[Dataset entries]
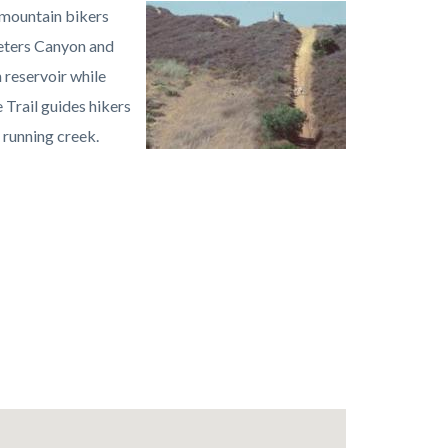
, mountain bikers
Image
Peters
Peters Canyon and
Canyon
 reservoir while
Regional
 Trail guides hikers
Park1.jpeg
 running creek.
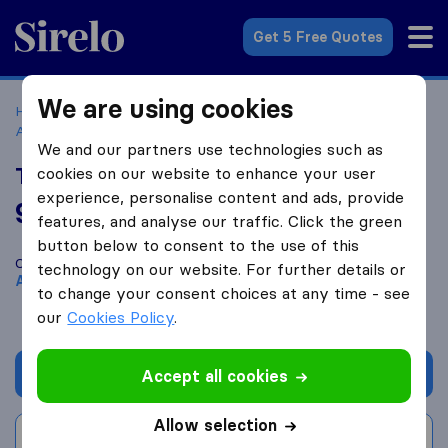
Sirelo.com
Get 5 Free Quotes
We are using cookies
Home
Movers in the US
Georgia
Moving Companies in
Atlanta
Truck N I, Inc.
We and our partners use technologies such as
Truck N I, Inc.
cookies on our website to enhance your user
experience, personalise content and ads, provide
9.6
based on
71
features, and analyse our traffic. Click the green
Sirelo and Google reviews
i
button below to consent to the use of this
Compare Truck N I, Inc. with other
moving companies
from
technology on our website. For further details or
Atlanta
to change your consent choices at any time - see
our
Cookies Policy
.
Get quote
Accept all cookies
Allow selection
Write a review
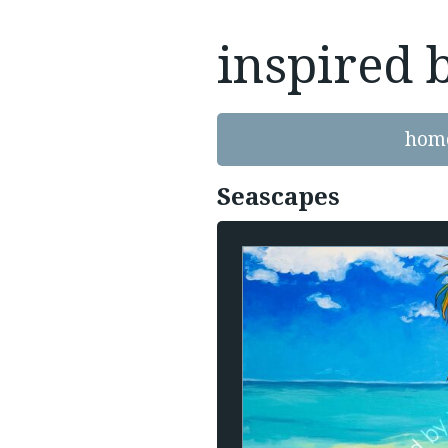
inspired 
hom
Seascapes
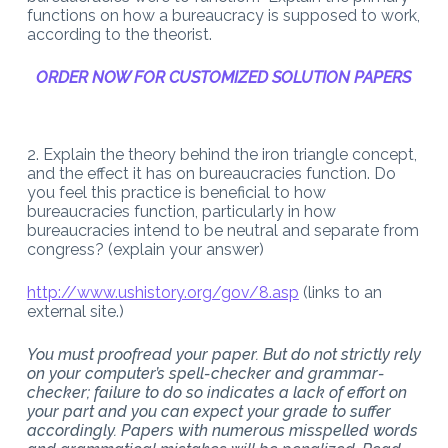
functions on how a bureaucracy is supposed to work,
according to the theorist.
ORDER NOW FOR CUSTOMIZED SOLUTION PAPERS
2. Explain the theory behind the iron triangle concept,
and the effect it has on bureaucracies function. Do
you feel this practice is beneficial to how
bureaucracies function, particularly in how
bureaucracies intend to be neutral and separate from
congress? (explain your answer)
http://www.ushistory.org/gov/8.asp
(links to an
external site.)
You must proofread your paper. But do not strictly rely
on your computer’s spell-checker and grammar-
checker; failure to do so indicates a lack of effort on
your part and you can expect your grade to suffer
accordingly. Papers with numerous misspelled words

**Task description**
Give back an exact repeat of the lines from the top of the data through the line that holds "You must proofread", both included, and omit pictures.

**Answer box**
, mountain bikers
Image
Peters
Peters Canyon and
Canyon
 reservoir while
Regional
 Trail guides hikers
Park1.jpeg
 running creek.
Sirelo.com
Get 5 Free Quotes
We are using cookies
Home
Movers in the US
Georgia
Moving Companies in
Atlanta
Truck N I, Inc.
We and our partners use technologies such as
Truck N I, Inc.
cookies on our website to enhance your user
experience, personalise content and ads, provide
9.6
based on
71
features, and analyse our traffic. Click the green
Sirelo and Google reviews
i
button below to consent to the use of this
Compare Truck N I, Inc. with other
moving companies
from
technology on our website. For further details or
Atlanta
to change your consent choices at any time - see
our
Cookies Policy
.
Get quote
Accept all cookies
Allow selection
Write a review
inspired 
hom
Seascapes
functions on how a bureaucracy is supposed to work,
according to the theorist.
ORDER NOW FOR CUSTOMIZED SOLUTION PAPERS
2. Explain the theory behind the iron triangle concept,
and the effect it has on bureaucracies function. Do
you feel this practice is beneficial to how
bureaucracies function, particularly in how
bureaucracies intend to be neutral and separate from
congress? (explain your answer)
http://www.ushistory.org/gov/8.asp
(links to an
external site.)
You must proofread your paper. But do not strictly rely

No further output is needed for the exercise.